As can be seen above, you select the correct admission control policy and then add the hosts. As mentioned earlier, the hosts added to this list will not be considered by DRS at all. This means that the resources go wasted unless there’s a failure. So why would you use it?
- If you need to know where a VM runs all the time, this admission control policy dictates where the restart happens.
- There is no resource fragmentation, as a full host (or multiple) worth of resources will be available to restart VMs on, instead of 1 host worth of resources across multiple hosts.
In some cases, the above may be very useful, for instance knowing where a VM is all the time could be required for regulatory compliance, or could be needed for licensing reasons when you run Oracle for instance.
Pawel Piotrowski says
And what in case you are not suing reservations for VMs at all – is it good to user admission control based on % ?
Duncan Epping says
I would almost always use the Percentage Based option, and if you have 6.5 or higher I would combine it with the “performance degradation tolerated” feature as well, as this ensures you have similar performance after a failure has occured.
Mateusz Kryszkiewicz says
But for Percentage Based option to work you need to use reservations on VMs, which also lowers ROI. I saw a lot of people using Percentage Based admission control without setting up reservations on VMs, thinking they are safe.
Pawel P says
That was the point I was alluding too, using % admission control without reservations on VMs doesn’t provide protection IMHO.. Performance degradation tolerated is just a warning which will not stop an Admin to power on more VMs. On the other hand it’s been said that reservations should be avoided whenever possible if not explicitly required – e.g. when there are enough resources..

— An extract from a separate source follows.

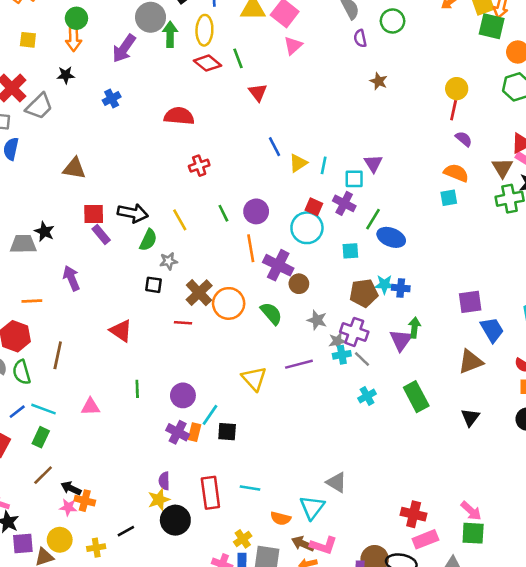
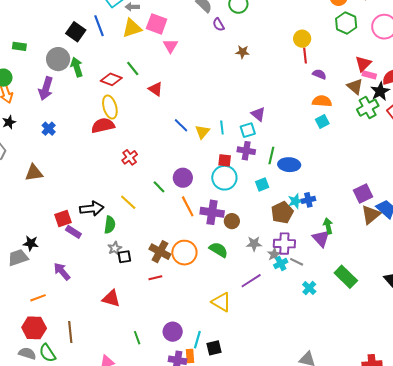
yellow ellipse: (204, 30) -> (110, 107), moved
brown triangle: (74, 168) -> (34, 173), moved
gray star: (169, 261) -> (115, 248), moved
brown triangle: (471, 362) -> (371, 215), moved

Moreover some soruces say that we should avoid using reservation if not necessary, on the other hand admission control based on % or slots relies on reservations which might not provide expected results in case of failover. So should we use % in that case?
Hello Duncan, You said everything! No fragmentation. Nice post! Dictate failover hosts is the most robust admision control ever, but it requires solid requirements to justify because the decrease of ROI is huge! For sure it can be called old school active-passive, and it must continue available in further releases.
Duncan Epping says
That is good feedback. Do you use the policy itself anywhere? And what if we provide a new option where we can guarantee VMs can be powered on and get similar performance after a failure?
Never had a production use case for dictate hosts policy Duncan! Have a new admission control policy that be able to forecast cluster resources to guarante a similar performance will be revolutionary! If this function can runs on ESXi and can be independent of vCenter, this will rocks! Maybe the master node can handle this work 😉
Suresh Siwach says
Good to see you back from vacation. It’s a nice post.
Just want to add: If we use dedicated failover hosts admission control and designate multiple failover hosts, DRS does not attempt to enforce VM-VM affinity rules for virtual machines that are running on failover hosts.
We had a customer where their maintenance support contracts lapsed for a number of hosts. While getting that straightened out, we designated those hosts as HA failover hosts so they were available in case of emergency, but were running workloads during normal operations.
Kris Dakin says
I’ve used it for a production SQL cluster – a VMware cluster where you are licensing Microsoft SQL server at the host core level. If you have a dedicated standby host that has no active VMs on it, you do not have to license its cores for SQL server, but it can provide you the vSphere HA recoverability needed to satisfy N+1. I checked with our VAR and their assessment was this was ok from a Microsoft licensing standpoint.